▸ Problem requirements
Which lines run from the one containing "Find all instances" to the end of the entries? Quote them exactly, and nothing else.

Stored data
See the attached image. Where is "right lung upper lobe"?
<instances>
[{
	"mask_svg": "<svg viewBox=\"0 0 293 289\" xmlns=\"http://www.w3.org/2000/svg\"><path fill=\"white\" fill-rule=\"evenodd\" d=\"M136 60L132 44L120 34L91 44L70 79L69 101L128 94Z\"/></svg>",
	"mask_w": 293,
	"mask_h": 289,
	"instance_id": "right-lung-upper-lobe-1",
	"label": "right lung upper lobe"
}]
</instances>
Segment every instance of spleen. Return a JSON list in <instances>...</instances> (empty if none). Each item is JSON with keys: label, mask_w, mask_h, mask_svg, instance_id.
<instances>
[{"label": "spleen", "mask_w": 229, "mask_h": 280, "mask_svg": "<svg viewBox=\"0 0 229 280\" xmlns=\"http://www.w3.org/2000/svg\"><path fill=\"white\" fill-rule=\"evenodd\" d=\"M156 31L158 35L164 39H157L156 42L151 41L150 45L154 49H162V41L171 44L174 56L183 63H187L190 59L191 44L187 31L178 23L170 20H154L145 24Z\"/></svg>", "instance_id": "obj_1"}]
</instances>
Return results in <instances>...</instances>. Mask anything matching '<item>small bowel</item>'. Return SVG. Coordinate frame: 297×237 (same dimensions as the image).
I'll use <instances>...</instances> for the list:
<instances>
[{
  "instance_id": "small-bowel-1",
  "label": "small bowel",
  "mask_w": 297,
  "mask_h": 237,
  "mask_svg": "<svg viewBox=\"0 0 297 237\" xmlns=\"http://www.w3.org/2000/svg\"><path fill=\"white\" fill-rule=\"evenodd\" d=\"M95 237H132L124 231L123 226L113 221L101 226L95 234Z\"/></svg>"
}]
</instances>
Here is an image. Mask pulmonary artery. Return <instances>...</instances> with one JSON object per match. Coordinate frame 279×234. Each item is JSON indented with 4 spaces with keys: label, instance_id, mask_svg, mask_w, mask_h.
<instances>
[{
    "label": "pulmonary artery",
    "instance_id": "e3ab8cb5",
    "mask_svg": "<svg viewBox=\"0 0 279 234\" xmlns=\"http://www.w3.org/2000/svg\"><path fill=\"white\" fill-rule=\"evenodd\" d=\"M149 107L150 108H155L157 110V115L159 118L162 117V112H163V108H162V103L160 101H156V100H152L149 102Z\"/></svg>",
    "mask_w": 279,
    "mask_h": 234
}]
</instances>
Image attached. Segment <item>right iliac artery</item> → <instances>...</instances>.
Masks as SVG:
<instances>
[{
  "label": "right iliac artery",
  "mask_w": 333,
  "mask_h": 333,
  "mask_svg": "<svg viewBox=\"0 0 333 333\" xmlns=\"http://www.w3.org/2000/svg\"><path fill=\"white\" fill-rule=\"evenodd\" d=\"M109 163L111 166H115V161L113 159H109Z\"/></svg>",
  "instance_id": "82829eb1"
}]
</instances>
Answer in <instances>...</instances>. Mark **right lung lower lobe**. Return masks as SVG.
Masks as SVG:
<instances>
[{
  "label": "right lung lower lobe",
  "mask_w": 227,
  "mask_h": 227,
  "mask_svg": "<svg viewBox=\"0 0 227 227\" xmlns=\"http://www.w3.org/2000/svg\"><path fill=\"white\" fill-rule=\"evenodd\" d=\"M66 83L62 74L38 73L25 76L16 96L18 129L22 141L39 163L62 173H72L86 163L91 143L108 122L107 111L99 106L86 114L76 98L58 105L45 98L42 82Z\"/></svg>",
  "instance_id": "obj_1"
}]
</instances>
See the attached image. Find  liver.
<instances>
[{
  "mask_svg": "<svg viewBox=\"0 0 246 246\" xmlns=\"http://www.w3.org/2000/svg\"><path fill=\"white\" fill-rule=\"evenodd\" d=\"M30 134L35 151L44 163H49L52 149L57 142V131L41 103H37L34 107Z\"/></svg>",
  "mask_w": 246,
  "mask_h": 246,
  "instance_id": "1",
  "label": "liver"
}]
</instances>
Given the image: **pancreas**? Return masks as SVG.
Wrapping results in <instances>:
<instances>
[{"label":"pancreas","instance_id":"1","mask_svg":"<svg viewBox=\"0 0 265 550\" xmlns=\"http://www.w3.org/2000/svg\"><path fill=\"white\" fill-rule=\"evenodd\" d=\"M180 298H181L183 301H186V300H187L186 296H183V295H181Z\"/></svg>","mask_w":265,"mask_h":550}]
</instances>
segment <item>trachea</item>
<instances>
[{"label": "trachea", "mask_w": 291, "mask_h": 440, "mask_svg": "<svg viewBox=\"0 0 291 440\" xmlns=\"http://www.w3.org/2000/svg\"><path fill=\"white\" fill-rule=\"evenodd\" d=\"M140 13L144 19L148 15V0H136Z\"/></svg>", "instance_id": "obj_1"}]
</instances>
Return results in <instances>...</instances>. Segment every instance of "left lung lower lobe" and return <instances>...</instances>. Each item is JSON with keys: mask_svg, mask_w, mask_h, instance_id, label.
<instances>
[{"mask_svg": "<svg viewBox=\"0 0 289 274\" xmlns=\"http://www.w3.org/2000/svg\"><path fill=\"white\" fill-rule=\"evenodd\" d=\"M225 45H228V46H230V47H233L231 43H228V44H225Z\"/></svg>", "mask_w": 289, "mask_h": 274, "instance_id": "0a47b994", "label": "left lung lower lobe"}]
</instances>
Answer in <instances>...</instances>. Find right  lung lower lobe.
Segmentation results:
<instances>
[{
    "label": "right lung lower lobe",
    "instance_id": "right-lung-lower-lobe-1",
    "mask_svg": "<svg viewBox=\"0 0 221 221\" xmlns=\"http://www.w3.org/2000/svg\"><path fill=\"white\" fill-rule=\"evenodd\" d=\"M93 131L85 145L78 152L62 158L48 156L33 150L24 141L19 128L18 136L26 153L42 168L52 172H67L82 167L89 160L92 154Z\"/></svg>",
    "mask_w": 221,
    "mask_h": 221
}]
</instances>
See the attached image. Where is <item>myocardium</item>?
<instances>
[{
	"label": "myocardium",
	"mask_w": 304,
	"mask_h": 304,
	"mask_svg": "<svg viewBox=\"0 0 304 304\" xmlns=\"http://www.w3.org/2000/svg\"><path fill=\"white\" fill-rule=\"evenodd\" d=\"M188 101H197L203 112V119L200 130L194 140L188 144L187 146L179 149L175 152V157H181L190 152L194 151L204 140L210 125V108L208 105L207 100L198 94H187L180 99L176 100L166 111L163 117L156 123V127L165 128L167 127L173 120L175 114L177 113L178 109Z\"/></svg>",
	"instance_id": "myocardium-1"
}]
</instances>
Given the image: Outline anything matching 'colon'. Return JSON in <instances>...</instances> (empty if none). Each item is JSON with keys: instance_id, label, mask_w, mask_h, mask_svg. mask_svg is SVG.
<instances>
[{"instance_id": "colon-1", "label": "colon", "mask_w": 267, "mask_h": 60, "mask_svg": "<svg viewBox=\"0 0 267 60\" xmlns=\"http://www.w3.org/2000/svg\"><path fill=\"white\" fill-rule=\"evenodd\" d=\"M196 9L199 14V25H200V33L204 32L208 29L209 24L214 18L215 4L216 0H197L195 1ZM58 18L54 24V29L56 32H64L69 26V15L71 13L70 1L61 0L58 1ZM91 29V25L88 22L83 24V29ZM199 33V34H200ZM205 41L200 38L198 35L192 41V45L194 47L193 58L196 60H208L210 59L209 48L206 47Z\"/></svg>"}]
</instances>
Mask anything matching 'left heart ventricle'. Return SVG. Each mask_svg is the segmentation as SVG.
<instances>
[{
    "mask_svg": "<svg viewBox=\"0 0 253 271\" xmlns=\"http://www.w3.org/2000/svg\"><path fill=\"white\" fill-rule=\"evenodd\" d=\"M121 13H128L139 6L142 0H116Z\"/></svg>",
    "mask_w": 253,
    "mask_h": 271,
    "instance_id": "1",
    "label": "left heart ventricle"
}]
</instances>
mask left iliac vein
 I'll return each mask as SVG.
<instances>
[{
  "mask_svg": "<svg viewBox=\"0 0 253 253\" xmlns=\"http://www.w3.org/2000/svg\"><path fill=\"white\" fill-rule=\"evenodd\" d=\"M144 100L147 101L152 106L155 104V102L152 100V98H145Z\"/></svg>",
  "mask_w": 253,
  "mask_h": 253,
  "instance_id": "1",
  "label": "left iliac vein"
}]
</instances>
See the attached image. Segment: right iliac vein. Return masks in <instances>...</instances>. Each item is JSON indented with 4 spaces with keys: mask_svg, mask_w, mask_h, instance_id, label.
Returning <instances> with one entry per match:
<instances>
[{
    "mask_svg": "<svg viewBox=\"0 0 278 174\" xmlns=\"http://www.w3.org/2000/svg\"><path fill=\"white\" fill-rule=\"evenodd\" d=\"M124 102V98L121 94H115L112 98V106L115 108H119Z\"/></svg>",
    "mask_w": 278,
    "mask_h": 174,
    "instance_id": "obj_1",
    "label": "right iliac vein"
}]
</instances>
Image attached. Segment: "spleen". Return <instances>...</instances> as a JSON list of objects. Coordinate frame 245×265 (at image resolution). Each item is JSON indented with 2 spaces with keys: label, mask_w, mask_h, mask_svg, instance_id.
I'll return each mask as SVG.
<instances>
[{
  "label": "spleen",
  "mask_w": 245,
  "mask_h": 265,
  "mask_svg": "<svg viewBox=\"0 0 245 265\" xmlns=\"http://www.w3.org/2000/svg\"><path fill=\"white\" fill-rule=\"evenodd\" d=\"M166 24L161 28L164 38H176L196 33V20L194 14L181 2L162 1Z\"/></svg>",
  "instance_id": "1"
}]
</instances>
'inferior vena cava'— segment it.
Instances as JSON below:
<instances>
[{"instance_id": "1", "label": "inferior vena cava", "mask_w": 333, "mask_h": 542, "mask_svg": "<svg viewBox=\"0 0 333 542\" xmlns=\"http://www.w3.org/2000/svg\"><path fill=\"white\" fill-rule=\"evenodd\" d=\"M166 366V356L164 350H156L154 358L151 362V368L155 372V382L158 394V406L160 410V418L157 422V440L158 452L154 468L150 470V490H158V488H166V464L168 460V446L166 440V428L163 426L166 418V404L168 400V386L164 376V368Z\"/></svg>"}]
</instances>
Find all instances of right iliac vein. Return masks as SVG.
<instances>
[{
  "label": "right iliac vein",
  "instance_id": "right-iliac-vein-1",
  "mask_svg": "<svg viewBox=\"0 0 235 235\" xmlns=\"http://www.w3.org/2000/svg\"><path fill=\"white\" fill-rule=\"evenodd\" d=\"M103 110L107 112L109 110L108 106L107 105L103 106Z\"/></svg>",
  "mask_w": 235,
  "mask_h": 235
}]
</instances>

▸ Exercise output
Find all instances of right iliac vein. Return masks as SVG.
<instances>
[{
  "label": "right iliac vein",
  "instance_id": "right-iliac-vein-1",
  "mask_svg": "<svg viewBox=\"0 0 235 235\" xmlns=\"http://www.w3.org/2000/svg\"><path fill=\"white\" fill-rule=\"evenodd\" d=\"M103 110L107 112L109 110L108 106L107 105L103 106Z\"/></svg>",
  "mask_w": 235,
  "mask_h": 235
}]
</instances>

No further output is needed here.